CALGARY — Alberta’s shift away from coal-fired power is about to get real. And expensive.
Premier Rachel Notley signalled last week that the government will cough up compensation for electricity generators as they shut down coal plants that currently provide about 38 per cent of the province’s juice. This is one measure that apparently comes from advice by a former U.S. power-industry executive the Premier brought in to deal with the thorny issue of billions of dollars in generating assets that will be rendered useless by 2030.
That’s the deadline for coal emissions spelled out in Alberta’s plan to fight climate change. The idea is to fill that gap between now and then with power generated by natural gas and renewables such as wind and solar.

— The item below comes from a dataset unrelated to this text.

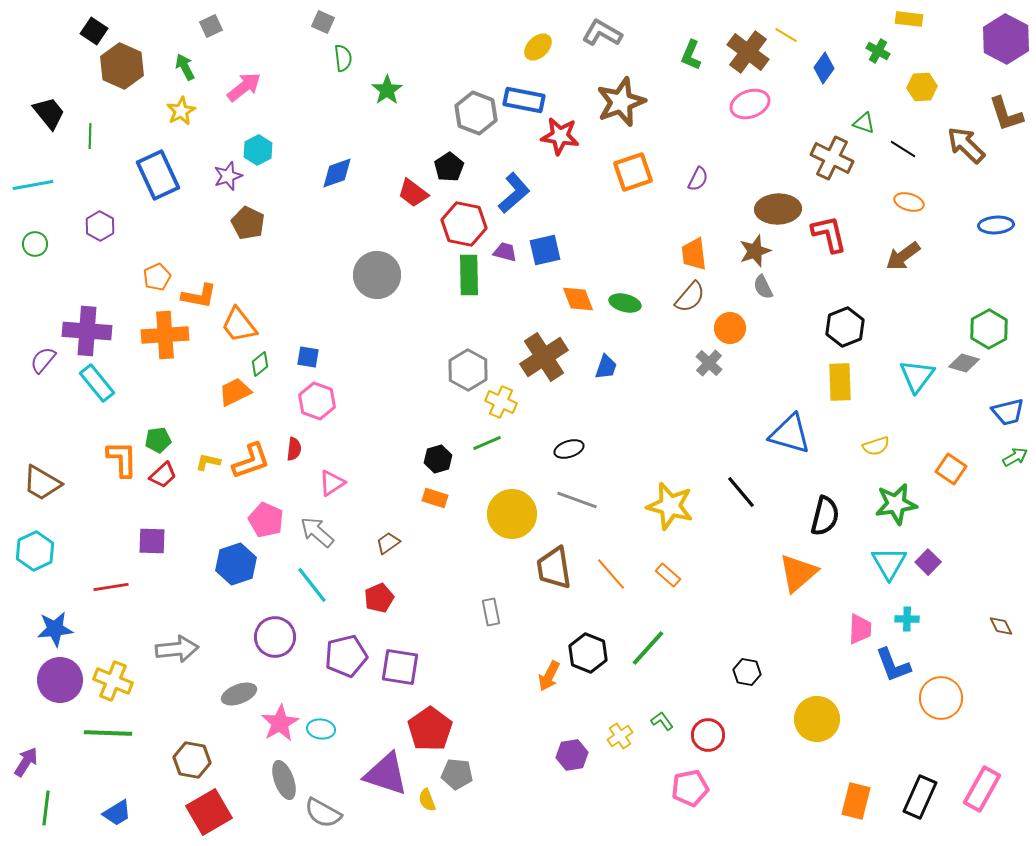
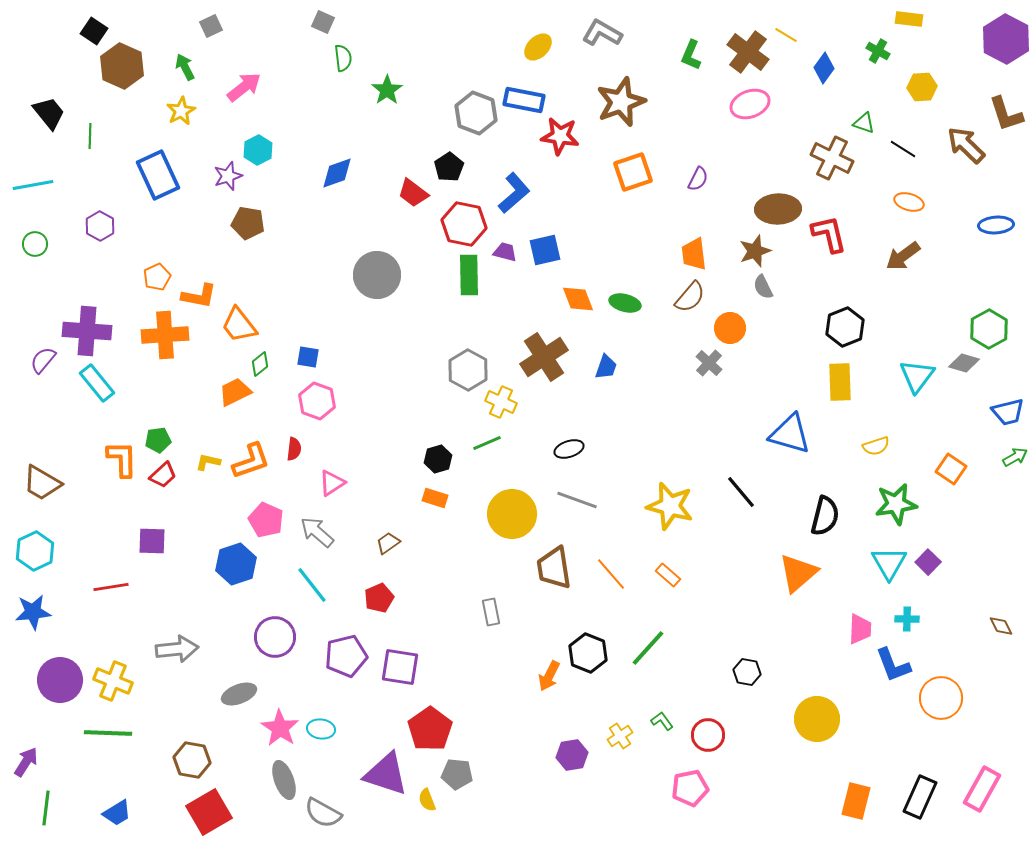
brown pentagon at (248, 223): rotated 16 degrees counterclockwise
blue star at (55, 629): moved 22 px left, 17 px up
pink star at (280, 723): moved 5 px down; rotated 9 degrees counterclockwise
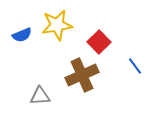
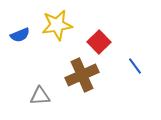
blue semicircle: moved 2 px left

The New Democratic Party government is poring over recommendations from Terry Boston, former chief executive officer of PJM Interconnection, based in Valley Forge, Pa. They are the culmination of months of talks between Mr. Boston and Alberta’s generators, such as TransAlta Corp. and Capital Power Corp., which worry about all that capital that stands to be stranded.
Mr. Boston was also charged with helping to develop ways to protect Alberta consumers from skyrocketing power bills and any problems with system reliability as the shift from coal proceeds.
Another recommendation is said to involve changes to the electricity market structure, which has been in place since privatization at the start of the past decade. Details, such as how much money could be on the table and how it gets funded in an era of austerity, are expected before the end of the year.